Let’s face it—most of us don’t like meetings. You know, the kind that have an agenda (allegedly), where there’s more engaging conversation about last night’s ballgame than strategizing, and where decisions typically get “tabled” until the next meeting. You’ve been there. And, let’s be honest, you don’t enjoy them any more than I do.
The question is; does your disdain for these sort of meetings negatively impact your level of engagement and participation in your weekly small group meeting? If you’re frustrated with a string of boring get-nowhere meetings, here are two quick tips to make sure your small group doesn’t suffer the same fate:
1. Have a Plan
Whatever sort of meeting you’re involved with—work-related, PTO, baseball coaching—things go more smoothly if there is a specified plan. Your small group gathering is no different.

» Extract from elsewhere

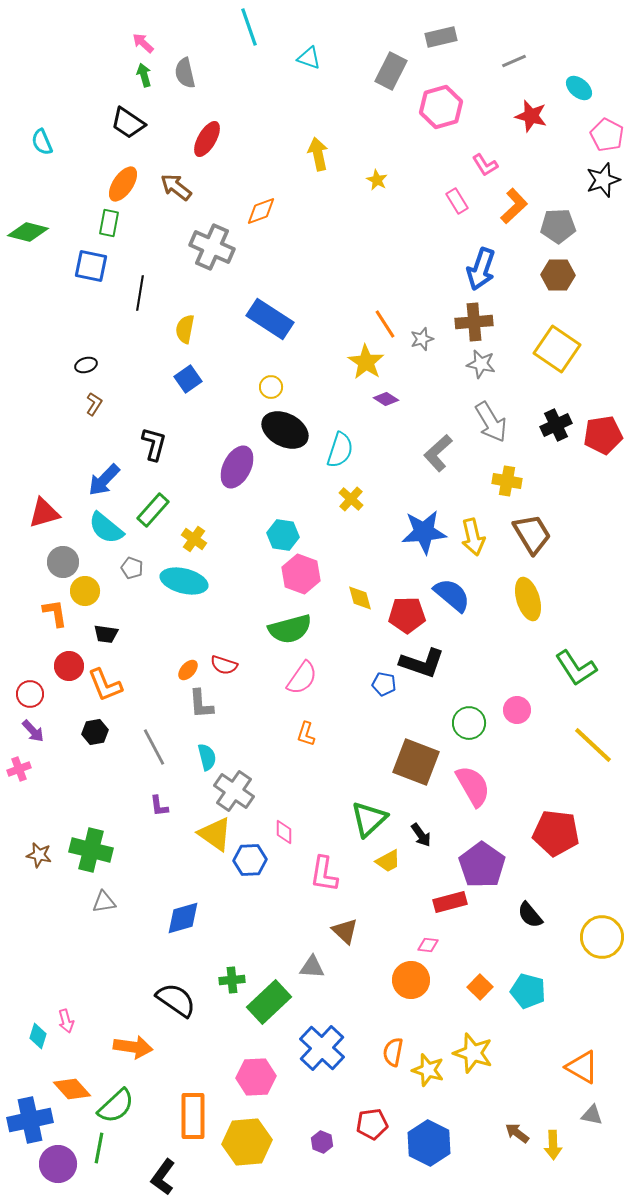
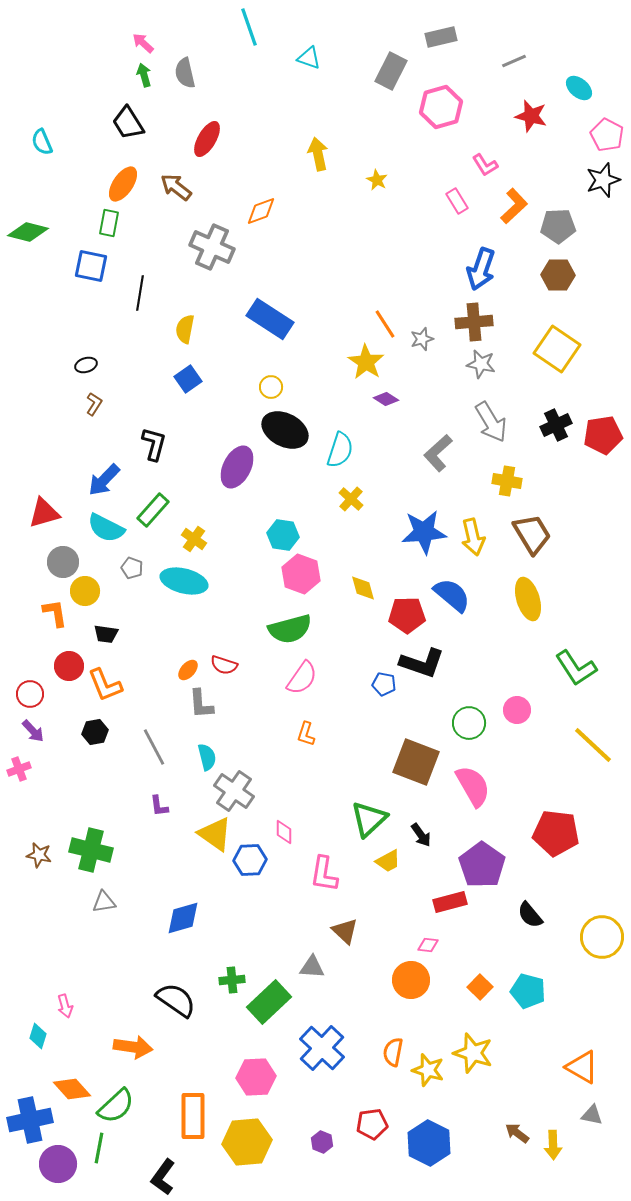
black trapezoid at (128, 123): rotated 24 degrees clockwise
cyan semicircle at (106, 528): rotated 12 degrees counterclockwise
yellow diamond at (360, 598): moved 3 px right, 10 px up
pink arrow at (66, 1021): moved 1 px left, 15 px up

People like to know what they can expect when they get together. They like to know what the focus will be for the next hour and a half of their lives. As a leader, it’s your job to communicate your plans for the evening as soon as you have everyone’s attention.
This helps everyone feel at ease that there are no surprises—and gives them the opportunity to prepare their mind and heart for what comes next.

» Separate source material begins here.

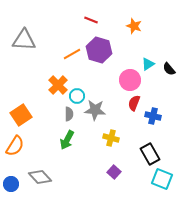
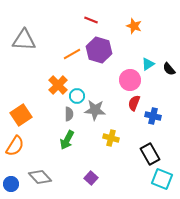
purple square: moved 23 px left, 6 px down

You don’t need an official agenda, but clarifying a plan at the beginning can make a big difference.
2. Lead with Respect
We’ve all been in meetings where the leader/facilitator clearly did not have much respect for you or your time. They don’t say it, and it’s not an intentional thing, but they lead their meeting without a specific plan. They often toss in a joke here and a rabbit-trail conversation there. (Sometimes this is needed to loosen people up a bit, but more often then not it’s due to a lack of concern for others.)
This is the sort of thing that makes people not want to return to your group each week.

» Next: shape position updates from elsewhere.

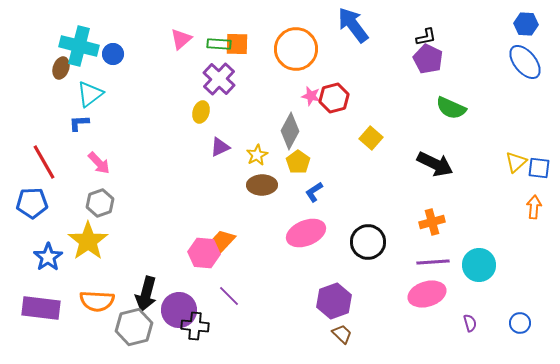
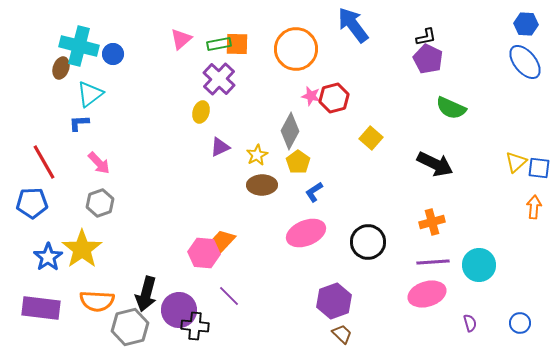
green rectangle at (219, 44): rotated 15 degrees counterclockwise
yellow star at (88, 241): moved 6 px left, 8 px down
gray hexagon at (134, 327): moved 4 px left
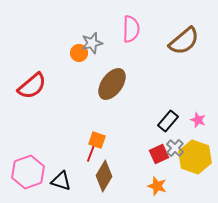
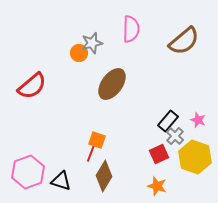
gray cross: moved 12 px up
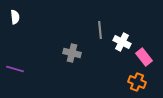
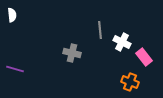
white semicircle: moved 3 px left, 2 px up
orange cross: moved 7 px left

So the recommendation is to lead your small group meeting with intentionality and purpose. Lead with a sense of urgency. Lead with a sense of meaning and purpose and focus. Not rushed, of course, but with a goal in mind. That goal might be an evening of prayer, an in-depth study time, or the sharing of each other’s stories. Whatever the goal is, it’s your responsibility as a leader/facilitator to guide your group down the right path.
Getting bogged down in trivial things will slow your group’s progress and frustrate group members. Try not to recreate the disdain they have for corporate and PTO meetings in your small group. Instead, lead your group with respect for people’s time and concerns.